Desajustada porque assenta numa falsa ideia, alimentada todos os dias pelo Chega, de que há uma relação directa entre imigração e criminalidade, algo que os próprios factos facilmente desmentem. O número de imigrantes quase duplicou em Portugal desde 2014 e esse crescimento não foi, nem de perto nem de longe, acompanhado por um aumento da criminalidade ou por um qualquer aumento da população de reclusos estrangeiros, tal como o PÚBLICO aqui explicou com detalhe.

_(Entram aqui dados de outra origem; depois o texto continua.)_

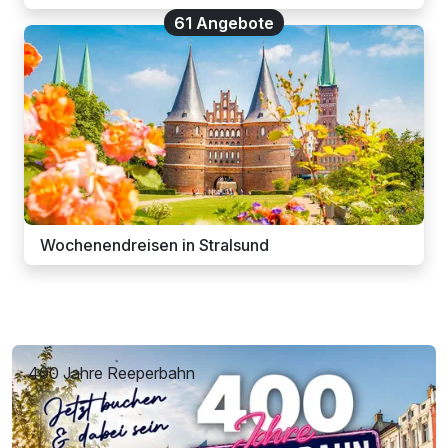
61 Angebote
Wochenendreisen in Stralsund
400 Jahre Reeperbahn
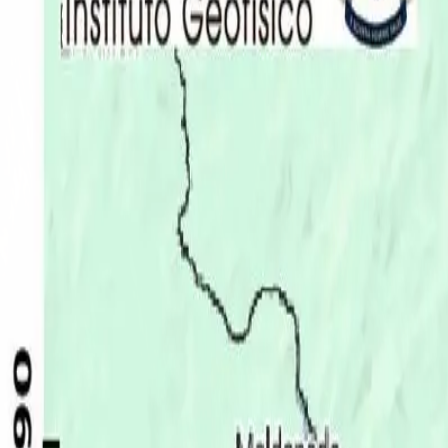
Últimas Noticias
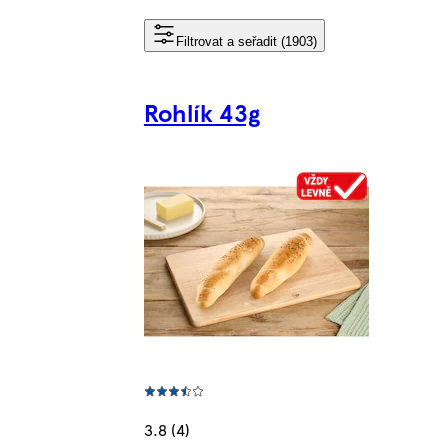
Filtrovat a seřadit (1903)
Rohlík 43g
3.8 (4)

Perigosa porque a figura do referendo, inscrita na Constituição com a revisão de 1997, não foi feita para ser utilizada em matérias deste tipo. Vários acórdãos do Tribunal Constitucional alertam, aliás, para a delicadeza do que está em causa. As questões a referendar devem ter sempre “objectividade e precisão”, para se evitar posteriormente “a existência de equívocos” ou “consentir leituras ambíguas”. Uma pergunta à população sobre se a imigração deveria ser controlada seria, por isso, uma aberração.

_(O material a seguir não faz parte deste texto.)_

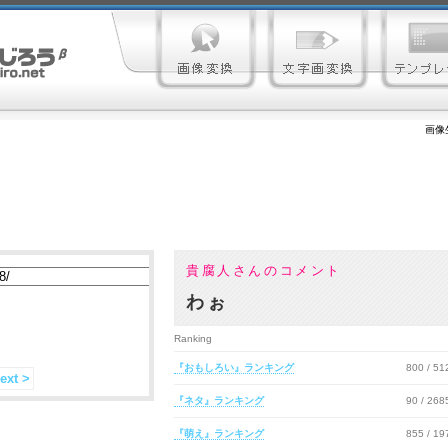
画像
貴腐人さんのコメント
わぉ
Ranking
『おもしろい』ランキング
800 / 5
ext >
『ネタ』ランキング
90 / 26
『萌え』ランキング
855 / 1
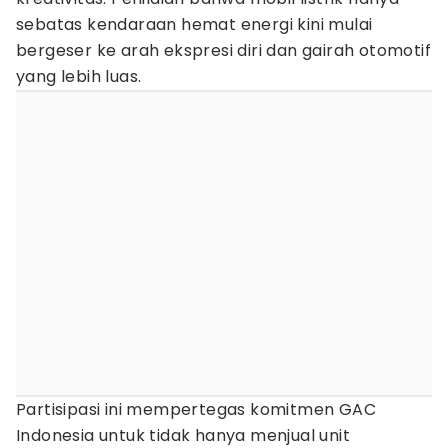
sebatas kendaraan hemat energi kini mulai
bergeser ke arah ekspresi diri dan gairah otomotif
yang lebih luas.
Partisipasi ini mempertegas komitmen GAC
Indonesia untuk tidak hanya menjual unit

Desajustada porque a própria figura de referendo tem vindo a perder qualquer utilidade. Segundo a actual lei, um referendo só tem validade se nele participarem mais de 50% dos eleitores recenseados. É o que está expresso no artigo 240 da lei dos referendos: “Só tem efeito vinculativo quando o número de votantes for superior a metade dos eleitores inscritos no recenseamento.” Em nenhum dos três referendos (houve um sobre a regionalização, em 1998, e dois sobre a despenalização do aborto, em 1998 e 2007), mais de metade dos portugueses achou que a questão em causa era suficientemente importante para sair de casa, ou seja, mais de metade dos votantes não quis saber da pergunta que era feita. A participação máxima foi de 49% na consulta sobre a regionalização e a menor de 31%, sobre o aborto.

As pessoas votam nos seus representantes com base em programa eleitorais e com base em concepções da sociedade. A democracia representativa é isso mesmo.

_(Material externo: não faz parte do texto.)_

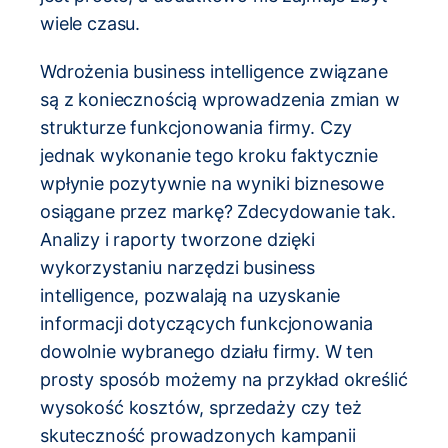
wiele czasu.
Wdrożenia business intelligence związane
są z koniecznością wprowadzenia zmian w
strukturze funkcjonowania firmy. Czy
jednak wykonanie tego kroku faktycznie
wpłynie pozytywnie na wyniki biznesowe
osiągane przez markę? Zdecydowanie tak.
Analizy i raporty tworzone dzięki
wykorzystaniu narzędzi business
intelligence, pozwalają na uzyskanie
informacji dotyczących funkcjonowania
dowolnie wybranego działu firmy. W ten
prosty sposób możemy na przykład określić
wysokość kosztów, sprzedaży czy też
skuteczność prowadzonych kampanii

Brandir chavões perniciosos e irresponsáveis sobre a imigração, acenando ao mesmo tempo com a possibilidade de uma consulta directa à população, é motivo de arrepios. Fazer disso moeda de troca para a aprovação do Orçamento do Estado para 2025, um insulto. À atenção de Luís Montenegro."»


1 comments:

António Alves Barros Lopes disse...

Citando
"Perigosa porque a figura do referendo, inscrita na Constituição com a revisão de 1997, não foi feita para ser utilizada em matérias deste tipo. Vários acórdãos do Tribunal Constitucional alertam, aliás, para a delicadeza do que está em causa. As questões a referendar devem ter sempre “objectividade e precisão”, para se evitar posteriormente “a existência de equívocos” ou “consentir leituras ambíguas”. Uma pergunta à população sobre se a imigração deveria ser controlada seria, por isso, uma aberração."
- Fim de citação.
- Então foi feita para ser utilizada em matérias de que tipo??
Mas a Constituição não diferencia as matérias. Cabe á Assembleia da Republica ou do Governo decidir sobre as tais matérias.
(Nem a Lei Orgânica.)
Em ambas
"Objeto do referendo
O referendo só pode ter por objeto questões de relevante interesse nacional que devam ser decididas pela Assembleia da República ou pelo Governo através da aprovação de convenção internacional ou de ato legislativo."
Tão pouco os acórdãos do Tribunal Constitucional alertam sobre as matérias em si mas sim sobre a “objectividade e precisão” das mesmas, sejam elas quais forem, para evitar etc. e tal.
Se a Assembleia (ou o Governo) decidir que “uma pergunta sobre se a imigração…” é uma questão de relevante interesse nacional, decide e fica decidido.
Independentemente da subjectividade de não ser considerada, pelos opinadores, questão relevante.
Se de tal dependesse teríamos então que fazer um referendo preliminar à questão a colocar no referendo principal.
- Mas então para que é que a Constituição prevê o “Referendo”???
- Para que ele não se realize, segundo a opinião de cada um (ou da sua soma)?